◆ PROBLEM TO WORK ON
Set down exactly the lines below between the line holding "email (1194, 1174)" and the line holding "T. +90 216 511 10 00 (503, 1702)", inclusive; no other line belongs in the answer.

◆ GIVEN RECORDS
┄┄┄┄┄┄

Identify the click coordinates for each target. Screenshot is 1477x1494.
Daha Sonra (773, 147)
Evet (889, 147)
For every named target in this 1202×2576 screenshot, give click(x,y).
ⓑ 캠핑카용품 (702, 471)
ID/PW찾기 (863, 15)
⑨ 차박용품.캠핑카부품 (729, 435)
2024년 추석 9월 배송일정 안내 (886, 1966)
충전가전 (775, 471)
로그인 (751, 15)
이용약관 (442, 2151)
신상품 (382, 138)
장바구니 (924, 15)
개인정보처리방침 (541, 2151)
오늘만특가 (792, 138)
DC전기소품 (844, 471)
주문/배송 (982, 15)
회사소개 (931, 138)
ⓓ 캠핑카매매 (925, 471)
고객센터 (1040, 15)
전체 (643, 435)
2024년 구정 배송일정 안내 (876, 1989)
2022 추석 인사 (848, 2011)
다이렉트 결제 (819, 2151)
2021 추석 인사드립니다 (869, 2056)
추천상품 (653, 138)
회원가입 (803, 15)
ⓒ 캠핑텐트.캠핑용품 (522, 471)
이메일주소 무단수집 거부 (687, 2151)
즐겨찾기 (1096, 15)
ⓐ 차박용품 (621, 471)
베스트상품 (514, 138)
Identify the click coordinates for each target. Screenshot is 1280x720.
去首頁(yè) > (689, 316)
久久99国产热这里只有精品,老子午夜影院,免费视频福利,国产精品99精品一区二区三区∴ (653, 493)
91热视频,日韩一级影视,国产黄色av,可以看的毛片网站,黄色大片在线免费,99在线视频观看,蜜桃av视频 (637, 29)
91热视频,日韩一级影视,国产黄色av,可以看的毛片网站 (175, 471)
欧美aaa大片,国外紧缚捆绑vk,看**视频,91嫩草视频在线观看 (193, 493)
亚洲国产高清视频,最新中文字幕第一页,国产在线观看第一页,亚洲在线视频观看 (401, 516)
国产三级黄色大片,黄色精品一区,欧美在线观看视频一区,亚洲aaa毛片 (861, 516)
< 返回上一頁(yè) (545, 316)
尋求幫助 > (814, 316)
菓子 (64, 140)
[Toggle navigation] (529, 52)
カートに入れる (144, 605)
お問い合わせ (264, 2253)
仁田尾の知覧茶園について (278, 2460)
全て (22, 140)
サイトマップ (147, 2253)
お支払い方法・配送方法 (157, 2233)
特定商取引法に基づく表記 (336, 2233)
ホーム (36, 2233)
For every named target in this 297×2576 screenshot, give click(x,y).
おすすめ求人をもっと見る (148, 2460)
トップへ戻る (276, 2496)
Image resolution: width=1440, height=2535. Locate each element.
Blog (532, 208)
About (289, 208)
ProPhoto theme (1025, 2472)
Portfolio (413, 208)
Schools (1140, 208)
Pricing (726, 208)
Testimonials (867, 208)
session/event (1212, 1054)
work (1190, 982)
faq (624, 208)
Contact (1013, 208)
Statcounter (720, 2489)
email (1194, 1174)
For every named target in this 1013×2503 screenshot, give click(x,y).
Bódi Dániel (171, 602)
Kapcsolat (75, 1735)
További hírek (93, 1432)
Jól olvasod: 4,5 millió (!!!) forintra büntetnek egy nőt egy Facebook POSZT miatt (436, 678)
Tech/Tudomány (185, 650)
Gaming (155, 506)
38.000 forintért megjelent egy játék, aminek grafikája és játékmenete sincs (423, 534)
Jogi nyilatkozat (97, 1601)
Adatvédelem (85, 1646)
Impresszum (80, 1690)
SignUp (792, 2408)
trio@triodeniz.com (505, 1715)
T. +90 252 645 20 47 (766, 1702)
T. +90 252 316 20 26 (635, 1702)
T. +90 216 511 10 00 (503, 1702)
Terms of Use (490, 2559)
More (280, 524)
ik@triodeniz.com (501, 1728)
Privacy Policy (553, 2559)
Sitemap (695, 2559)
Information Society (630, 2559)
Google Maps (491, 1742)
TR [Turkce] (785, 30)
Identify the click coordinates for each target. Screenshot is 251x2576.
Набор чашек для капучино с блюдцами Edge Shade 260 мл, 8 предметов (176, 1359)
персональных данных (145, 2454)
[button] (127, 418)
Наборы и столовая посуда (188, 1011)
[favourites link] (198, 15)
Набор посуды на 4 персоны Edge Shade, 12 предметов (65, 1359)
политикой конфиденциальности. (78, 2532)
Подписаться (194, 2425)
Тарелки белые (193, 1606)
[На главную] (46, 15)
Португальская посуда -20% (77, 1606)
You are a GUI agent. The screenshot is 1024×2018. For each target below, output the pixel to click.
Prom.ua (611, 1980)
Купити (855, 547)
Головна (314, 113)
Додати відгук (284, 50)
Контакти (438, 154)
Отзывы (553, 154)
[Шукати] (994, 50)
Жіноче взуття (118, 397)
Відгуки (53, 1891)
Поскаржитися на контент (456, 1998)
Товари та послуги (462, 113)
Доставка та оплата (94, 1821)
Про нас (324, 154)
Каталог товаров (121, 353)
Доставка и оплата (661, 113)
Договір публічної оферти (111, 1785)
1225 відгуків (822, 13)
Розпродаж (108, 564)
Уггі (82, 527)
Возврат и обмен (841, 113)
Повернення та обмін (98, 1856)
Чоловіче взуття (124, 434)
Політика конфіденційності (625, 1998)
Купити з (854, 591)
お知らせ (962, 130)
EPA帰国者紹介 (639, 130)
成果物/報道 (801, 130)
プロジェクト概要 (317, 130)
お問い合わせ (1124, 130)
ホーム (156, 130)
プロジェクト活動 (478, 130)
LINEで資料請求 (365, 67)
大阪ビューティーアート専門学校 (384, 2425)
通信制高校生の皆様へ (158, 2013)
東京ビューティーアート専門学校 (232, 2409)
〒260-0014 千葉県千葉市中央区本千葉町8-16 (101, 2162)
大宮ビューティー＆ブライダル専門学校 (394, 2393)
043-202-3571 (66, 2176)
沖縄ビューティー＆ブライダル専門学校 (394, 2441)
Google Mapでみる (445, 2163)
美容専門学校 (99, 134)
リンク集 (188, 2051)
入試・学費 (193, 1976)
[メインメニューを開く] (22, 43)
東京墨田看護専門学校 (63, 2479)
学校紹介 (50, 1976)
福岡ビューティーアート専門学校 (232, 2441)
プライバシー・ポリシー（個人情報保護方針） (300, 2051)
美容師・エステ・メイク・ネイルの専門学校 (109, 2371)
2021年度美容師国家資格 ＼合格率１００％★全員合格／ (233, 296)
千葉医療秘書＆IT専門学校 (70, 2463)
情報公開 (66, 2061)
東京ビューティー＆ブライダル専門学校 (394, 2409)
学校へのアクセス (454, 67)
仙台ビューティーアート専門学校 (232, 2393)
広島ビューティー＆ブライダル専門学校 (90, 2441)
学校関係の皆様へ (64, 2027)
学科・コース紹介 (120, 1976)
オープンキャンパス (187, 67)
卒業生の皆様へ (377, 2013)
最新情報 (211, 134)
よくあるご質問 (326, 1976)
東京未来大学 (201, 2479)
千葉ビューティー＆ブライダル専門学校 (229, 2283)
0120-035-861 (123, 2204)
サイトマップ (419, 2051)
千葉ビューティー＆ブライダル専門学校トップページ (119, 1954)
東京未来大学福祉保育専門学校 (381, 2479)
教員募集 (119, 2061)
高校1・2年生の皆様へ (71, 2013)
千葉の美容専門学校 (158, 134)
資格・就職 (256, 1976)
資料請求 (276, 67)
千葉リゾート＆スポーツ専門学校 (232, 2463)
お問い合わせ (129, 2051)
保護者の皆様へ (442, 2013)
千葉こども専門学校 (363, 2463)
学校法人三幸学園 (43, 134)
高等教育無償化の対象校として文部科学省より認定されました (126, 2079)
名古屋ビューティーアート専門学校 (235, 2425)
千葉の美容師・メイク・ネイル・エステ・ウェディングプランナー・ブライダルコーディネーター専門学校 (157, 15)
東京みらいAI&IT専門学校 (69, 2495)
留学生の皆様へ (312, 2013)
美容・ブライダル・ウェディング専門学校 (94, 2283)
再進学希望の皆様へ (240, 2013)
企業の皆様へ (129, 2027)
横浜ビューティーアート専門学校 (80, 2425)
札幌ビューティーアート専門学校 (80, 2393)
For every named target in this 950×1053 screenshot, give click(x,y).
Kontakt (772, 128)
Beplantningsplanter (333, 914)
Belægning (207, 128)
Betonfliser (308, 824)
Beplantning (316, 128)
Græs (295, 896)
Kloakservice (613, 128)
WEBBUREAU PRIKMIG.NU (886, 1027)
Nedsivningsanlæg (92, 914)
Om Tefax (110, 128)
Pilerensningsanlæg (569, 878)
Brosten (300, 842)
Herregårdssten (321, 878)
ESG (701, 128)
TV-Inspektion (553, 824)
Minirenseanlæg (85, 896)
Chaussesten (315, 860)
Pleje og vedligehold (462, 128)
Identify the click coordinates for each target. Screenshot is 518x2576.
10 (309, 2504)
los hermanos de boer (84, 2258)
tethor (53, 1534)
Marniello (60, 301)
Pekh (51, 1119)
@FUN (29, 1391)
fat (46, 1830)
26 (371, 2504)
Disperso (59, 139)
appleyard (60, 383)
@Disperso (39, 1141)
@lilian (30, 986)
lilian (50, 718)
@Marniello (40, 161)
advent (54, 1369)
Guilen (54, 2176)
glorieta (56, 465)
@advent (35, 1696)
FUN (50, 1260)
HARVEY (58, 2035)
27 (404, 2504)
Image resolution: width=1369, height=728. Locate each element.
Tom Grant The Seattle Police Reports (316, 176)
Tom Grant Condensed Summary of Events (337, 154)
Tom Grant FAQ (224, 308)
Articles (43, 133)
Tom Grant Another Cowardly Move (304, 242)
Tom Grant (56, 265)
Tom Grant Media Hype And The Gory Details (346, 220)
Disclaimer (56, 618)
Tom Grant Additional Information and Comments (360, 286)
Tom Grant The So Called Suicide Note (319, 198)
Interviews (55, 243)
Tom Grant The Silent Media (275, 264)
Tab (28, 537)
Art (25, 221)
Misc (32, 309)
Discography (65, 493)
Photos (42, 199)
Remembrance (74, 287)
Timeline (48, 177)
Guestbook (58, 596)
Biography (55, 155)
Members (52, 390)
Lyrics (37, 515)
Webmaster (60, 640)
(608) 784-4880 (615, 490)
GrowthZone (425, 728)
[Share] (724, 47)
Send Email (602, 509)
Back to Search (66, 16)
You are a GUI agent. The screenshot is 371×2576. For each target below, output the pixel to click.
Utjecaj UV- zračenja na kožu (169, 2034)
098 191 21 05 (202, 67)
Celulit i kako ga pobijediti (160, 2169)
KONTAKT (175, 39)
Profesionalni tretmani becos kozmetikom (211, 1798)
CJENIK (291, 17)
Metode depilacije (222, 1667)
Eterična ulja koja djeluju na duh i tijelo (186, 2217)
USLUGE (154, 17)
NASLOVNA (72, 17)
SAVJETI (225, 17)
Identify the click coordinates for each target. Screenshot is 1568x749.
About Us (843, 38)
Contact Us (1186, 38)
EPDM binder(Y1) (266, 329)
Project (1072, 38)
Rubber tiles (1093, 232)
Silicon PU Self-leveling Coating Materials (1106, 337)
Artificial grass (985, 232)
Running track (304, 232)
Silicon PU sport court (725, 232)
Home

┄┄┄┄┄┄

◆ COMPLETED TASK
email (1194, 1174)
For every named target in this 1013×2503 screenshot, give click(x,y).
Bódi Dániel (171, 602)
Kapcsolat (75, 1735)
További hírek (93, 1432)
Jól olvasod: 4,5 millió (!!!) forintra büntetnek egy nőt egy Facebook POSZT miatt (436, 678)
Tech/Tudomány (185, 650)
Gaming (155, 506)
38.000 forintért megjelent egy játék, aminek grafikája és játékmenete sincs (423, 534)
Jogi nyilatkozat (97, 1601)
Adatvédelem (85, 1646)
Impresszum (80, 1690)
SignUp (792, 2408)
trio@triodeniz.com (505, 1715)
T. +90 252 645 20 47 (766, 1702)
T. +90 252 316 20 26 (635, 1702)
T. +90 216 511 10 00 (503, 1702)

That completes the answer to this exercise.